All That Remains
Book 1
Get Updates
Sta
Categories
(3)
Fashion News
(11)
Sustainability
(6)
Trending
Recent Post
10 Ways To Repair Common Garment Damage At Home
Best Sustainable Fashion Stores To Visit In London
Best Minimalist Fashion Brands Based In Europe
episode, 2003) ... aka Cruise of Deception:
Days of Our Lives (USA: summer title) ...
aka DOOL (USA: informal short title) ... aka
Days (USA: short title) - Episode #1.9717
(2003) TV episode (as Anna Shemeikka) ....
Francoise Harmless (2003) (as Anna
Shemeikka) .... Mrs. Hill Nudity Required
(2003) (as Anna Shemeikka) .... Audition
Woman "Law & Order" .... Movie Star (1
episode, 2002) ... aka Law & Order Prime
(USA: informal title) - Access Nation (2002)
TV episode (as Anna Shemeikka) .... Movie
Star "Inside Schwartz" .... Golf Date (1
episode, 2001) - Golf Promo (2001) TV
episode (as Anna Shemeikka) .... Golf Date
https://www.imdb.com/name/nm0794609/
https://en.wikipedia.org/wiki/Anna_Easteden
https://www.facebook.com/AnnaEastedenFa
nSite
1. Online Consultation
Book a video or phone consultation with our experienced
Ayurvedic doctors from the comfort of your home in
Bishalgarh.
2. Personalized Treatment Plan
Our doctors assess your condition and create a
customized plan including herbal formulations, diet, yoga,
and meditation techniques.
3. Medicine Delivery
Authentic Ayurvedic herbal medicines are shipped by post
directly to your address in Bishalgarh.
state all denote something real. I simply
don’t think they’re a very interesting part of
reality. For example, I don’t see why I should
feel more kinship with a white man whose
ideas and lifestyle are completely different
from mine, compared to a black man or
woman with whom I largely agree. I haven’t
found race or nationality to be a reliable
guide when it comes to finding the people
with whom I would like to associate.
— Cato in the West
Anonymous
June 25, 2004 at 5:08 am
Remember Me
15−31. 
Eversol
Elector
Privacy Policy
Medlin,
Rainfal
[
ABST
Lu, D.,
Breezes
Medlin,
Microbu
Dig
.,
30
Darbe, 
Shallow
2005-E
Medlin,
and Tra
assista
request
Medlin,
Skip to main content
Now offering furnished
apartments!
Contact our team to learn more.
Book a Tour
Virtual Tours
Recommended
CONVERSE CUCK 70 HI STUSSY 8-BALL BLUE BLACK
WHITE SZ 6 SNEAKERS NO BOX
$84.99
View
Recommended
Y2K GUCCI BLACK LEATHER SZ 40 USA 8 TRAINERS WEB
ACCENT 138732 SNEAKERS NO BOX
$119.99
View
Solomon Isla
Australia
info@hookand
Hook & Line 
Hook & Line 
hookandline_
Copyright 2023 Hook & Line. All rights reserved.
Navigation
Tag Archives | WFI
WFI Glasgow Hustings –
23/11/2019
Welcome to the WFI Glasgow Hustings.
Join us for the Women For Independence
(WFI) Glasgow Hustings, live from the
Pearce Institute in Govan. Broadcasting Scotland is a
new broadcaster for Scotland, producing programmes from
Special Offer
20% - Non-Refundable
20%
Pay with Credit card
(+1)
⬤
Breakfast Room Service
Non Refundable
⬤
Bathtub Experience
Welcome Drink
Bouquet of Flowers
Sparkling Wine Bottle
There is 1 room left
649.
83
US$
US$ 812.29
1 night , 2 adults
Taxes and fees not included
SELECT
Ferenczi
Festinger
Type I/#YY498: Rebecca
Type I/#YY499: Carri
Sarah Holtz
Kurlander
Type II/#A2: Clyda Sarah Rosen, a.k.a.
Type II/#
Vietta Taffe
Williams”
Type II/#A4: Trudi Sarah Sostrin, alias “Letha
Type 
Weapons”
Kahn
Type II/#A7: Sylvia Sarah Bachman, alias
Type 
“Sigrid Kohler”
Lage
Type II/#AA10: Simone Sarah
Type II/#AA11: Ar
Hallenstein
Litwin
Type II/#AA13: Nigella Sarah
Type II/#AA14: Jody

--------------------

**What needs to be done:**
From top to bottom, return the material above unchanged.

**Response to this exercise:**
All That Remains
Book 1
Get Updates
Sta
Categories
(3)
Fashion News
(11)
Sustainability
(6)
Trending
Recent Post
10 Ways To Repair Common Garment Damage At Home
Best Sustainable Fashion Stores To Visit In London
Best Minimalist Fashion Brands Based In Europe
episode, 2003) ... aka Cruise of Deception:
Days of Our Lives (USA: summer title) ...
aka DOOL (USA: informal short title) ... aka
Days (USA: short title) - Episode #1.9717
(2003) TV episode (as Anna Shemeikka) ....
Francoise Harmless (2003) (as Anna
Shemeikka) .... Mrs. Hill Nudity Required
(2003) (as Anna Shemeikka) .... Audition
Woman "Law & Order" .... Movie Star (1
episode, 2002) ... aka Law & Order Prime
(USA: informal title) - Access Nation (2002)
TV episode (as Anna Shemeikka) .... Movie
Star "Inside Schwartz" .... Golf Date (1
episode, 2001) - Golf Promo (2001) TV
episode (as Anna Shemeikka) .... Golf Date
https://www.imdb.com/name/nm0794609/
https://en.wikipedia.org/wiki/Anna_Easteden
https://www.facebook.com/AnnaEastedenFa
nSite
1. Online Consultation
Book a video or phone consultation with our experienced
Ayurvedic doctors from the comfort of your home in
Bishalgarh.
2. Personalized Treatment Plan
Our doctors assess your condition and create a
customized plan including herbal formulations, diet, yoga,
and meditation techniques.
3. Medicine Delivery
Authentic Ayurvedic herbal medicines are shipped by post
directly to your address in Bishalgarh.
state all denote something real. I simply
don’t think they’re a very interesting part of
reality. For example, I don’t see why I should
feel more kinship with a white man whose
ideas and lifestyle are completely different
from mine, compared to a black man or
woman with whom I largely agree. I haven’t
found race or nationality to be a reliable
guide when it comes to finding the people
with whom I would like to associate.
— Cato in the West
Anonymous
June 25, 2004 at 5:08 am
Remember Me
15−31. 
Eversol
Elector
Privacy Policy
Medlin,
Rainfal
[
ABST
Lu, D.,
Breezes
Medlin,
Microbu
Dig
.,
30
Darbe, 
Shallow
2005-E
Medlin,
and Tra
assista
request
Medlin,
Skip to main content
Now offering furnished
apartments!
Contact our team to learn more.
Book a Tour
Virtual Tours
Recommended
CONVERSE CUCK 70 HI STUSSY 8-BALL BLUE BLACK
WHITE SZ 6 SNEAKERS NO BOX
$84.99
View
Recommended
Y2K GUCCI BLACK LEATHER SZ 40 USA 8 TRAINERS WEB
ACCENT 138732 SNEAKERS NO BOX
$119.99
View
Solomon Isla
Australia
info@hookand
Hook & Line 
Hook & Line 
hookandline_
Copyright 2023 Hook & Line. All rights reserved.
Navigation
Tag Archives | WFI
WFI Glasgow Hustings –
23/11/2019
Welcome to the WFI Glasgow Hustings.
Join us for the Women For Independence
(WFI) Glasgow Hustings, live from the
Pearce Institute in Govan. Broadcasting Scotland is a
new broadcaster for Scotland, producing programmes from
Special Offer
20% - Non-Refundable
20%
Pay with Credit card
(+1)
⬤
Breakfast Room Service
Non Refundable
⬤
Bathtub Experience
Welcome Drink
Bouquet of Flowers
Sparkling Wine Bottle
There is 1 room left
649.
83
US$
US$ 812.29
1 night , 2 adults
Taxes and fees not included
SELECT
Ferenczi
Festinger
Type I/#YY498: Rebecca
Type I/#YY499: Carri
Sarah Holtz
Kurlander
Type II/#A2: Clyda Sarah Rosen, a.k.a.
Type II/#
Vietta Taffe
Williams”
Type II/#A4: Trudi Sarah Sostrin, alias “Letha
Type 
Weapons”
Kahn
Type II/#A7: Sylvia Sarah Bachman, alias
Type 
“Sigrid Kohler”
Lage
Type II/#AA10: Simone Sarah
Type II/#AA11: Ar
Hallenstein
Litwin
Type II/#AA13: Nigella Sarah
Type II/#AA14: Jody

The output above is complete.